ECMAScript 6 promises (2/2): the API - kolodny
http://www.2ality.com/2014/10/es6-promises-api.html

======
angersock
Urgh, why didn't they just follow the conventions set by Q or bluebird?

The fact that I've got to pass a resolver/rejector callback in to the promise
when I make it (isntead of, say, creating a pending promise object and handing
it off to other things to resolve or reject) is really ugly.
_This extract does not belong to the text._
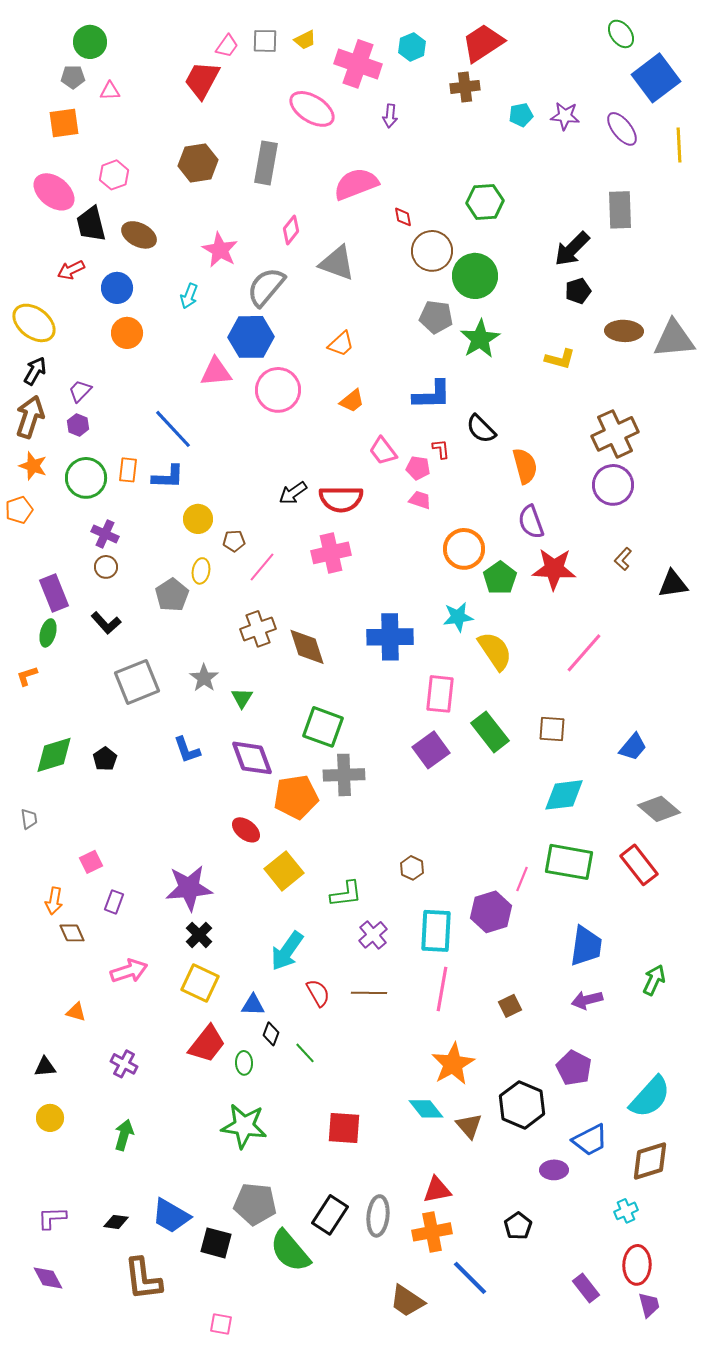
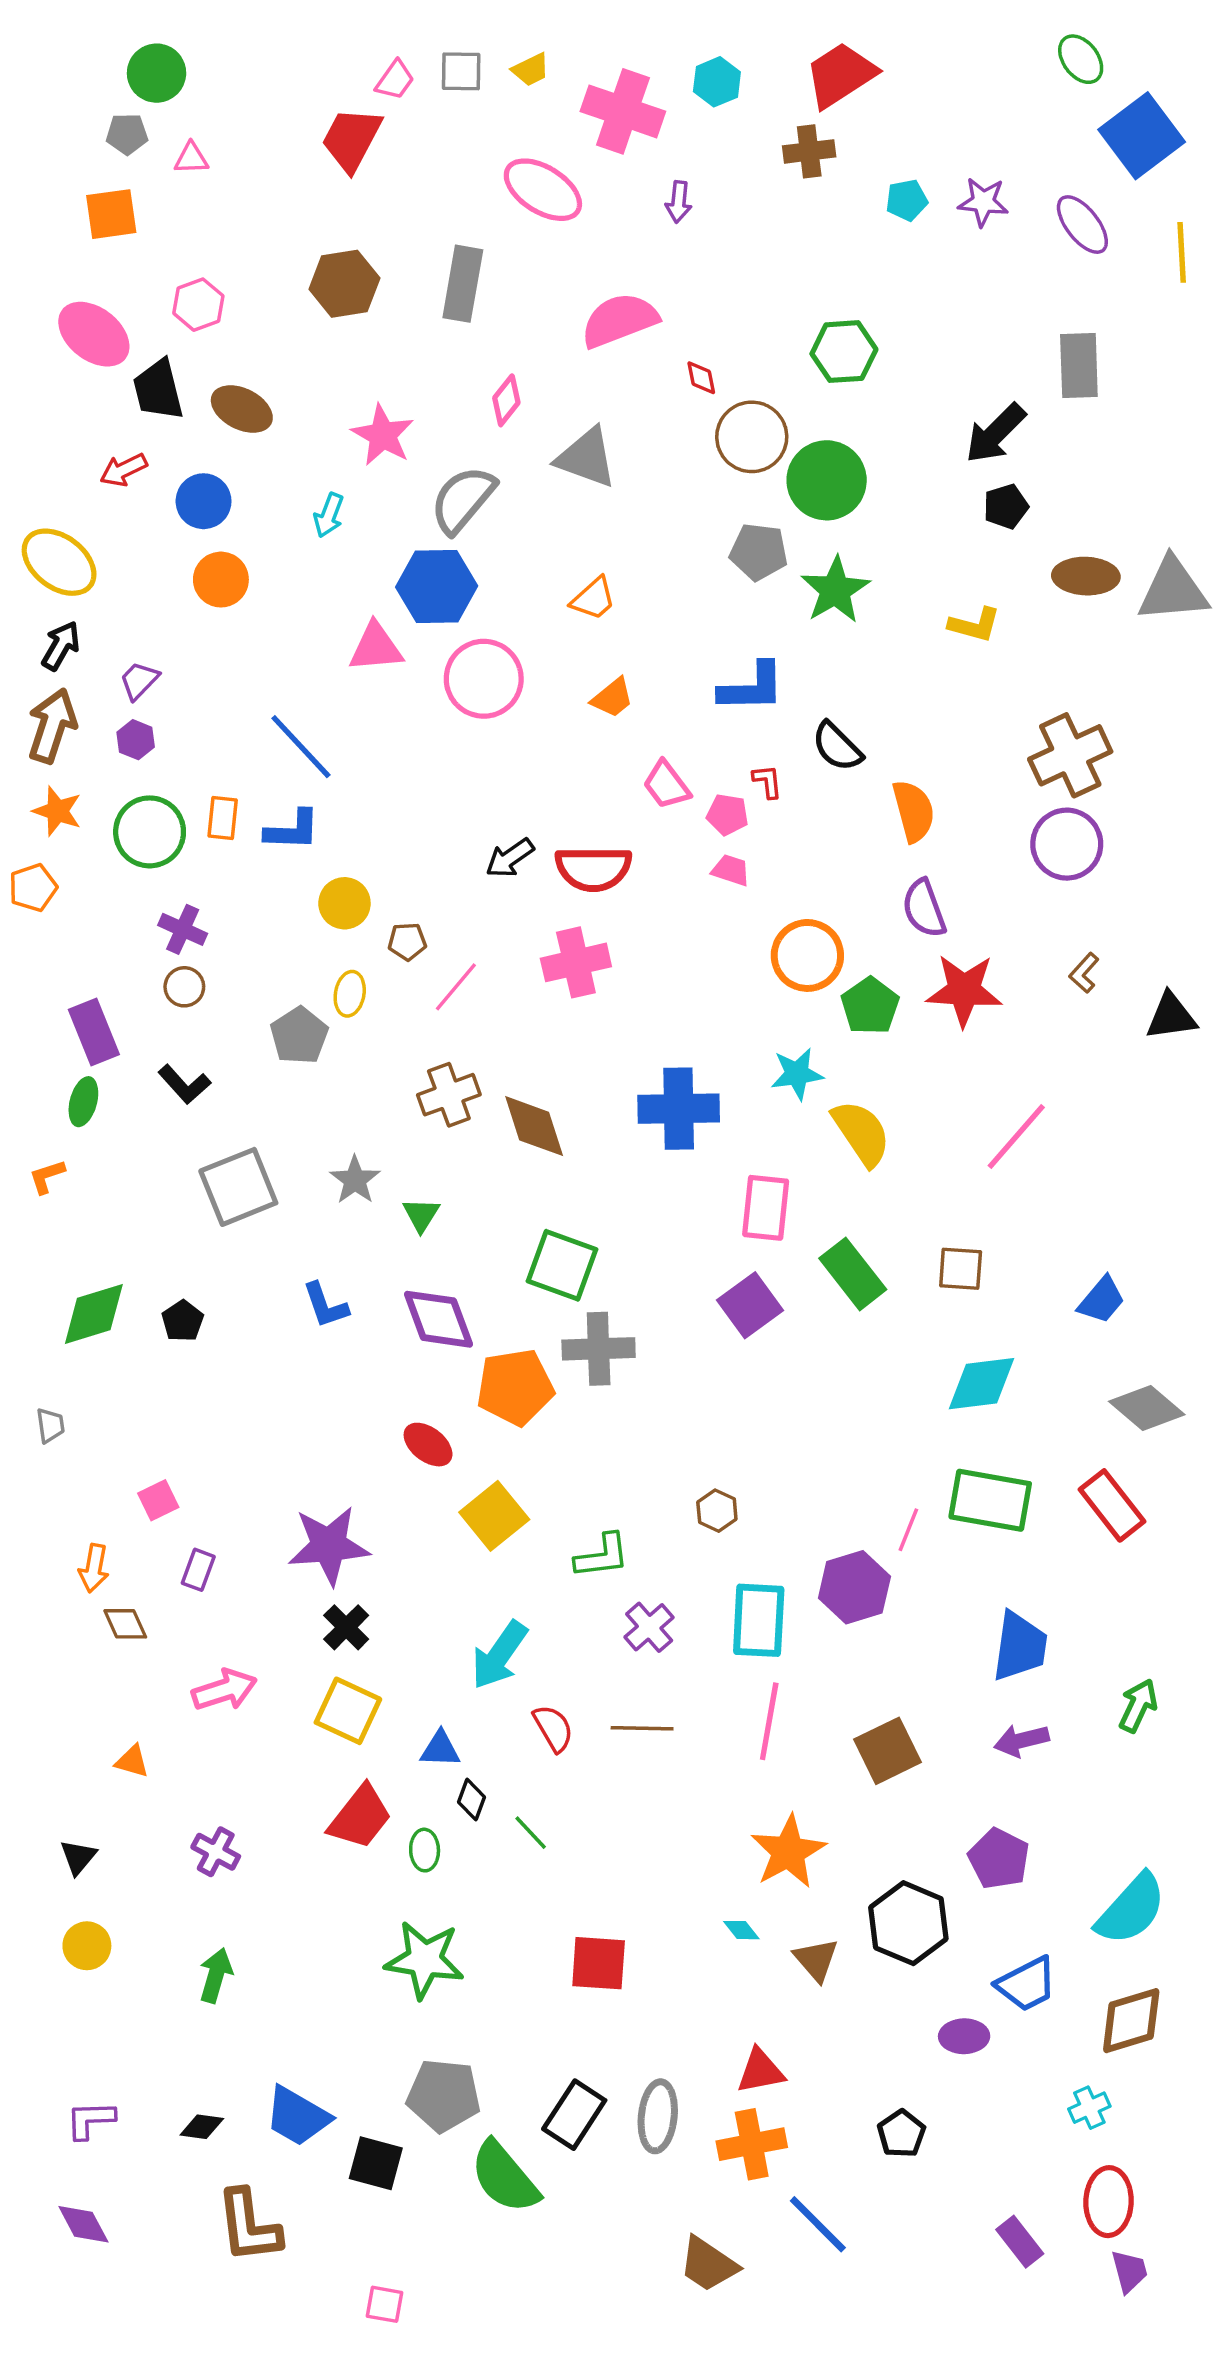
brown square: (510, 1006) -> (887, 1751), size x1.6
black triangle: (45, 1067) -> (78, 1857), turned -45
cyan diamond: (426, 1109) -> (741, 1930), size x0.6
Like, really,
really ugly.

It's not a horrid syntax, but I much prefer the ability to treat a promise as
just a boring little mutable-once state machine, which I can pass around to
others if needed.

Consider:

    
    
      function qPromise ()
      {
          var ret = Q.defer();
      
          runNodeback( function _roflwaffles( err, result) {
              if (err) {
                  ret.reject(err.toString);
              } else {
                  ret.resolve(result);
              }
          };
      
          return ret.promise;
      }
      
      function ecma6Promise() {
          var ret = new Promise( function _lmaonade(resolve, reject) {
          runNodeback( function _roflwaffles( err, result) {
                  if (err) {
                      ret.reject(err.toString);
                  } else {
                      ret.resolve(result);
                  }
              }; 
          });
      
          return ret;
      }
    

Alright, not so bad...but note: I cannot easily pass that promise down into
helper functions to do more work on it--I have to somehow cram all of my
scoping and functions and nonsense up into that callback at the time of
creation.

Also, how easy is it going to be to swap the parameters of the promise
callback (which came first, without thinking--resolve _or_ reject)?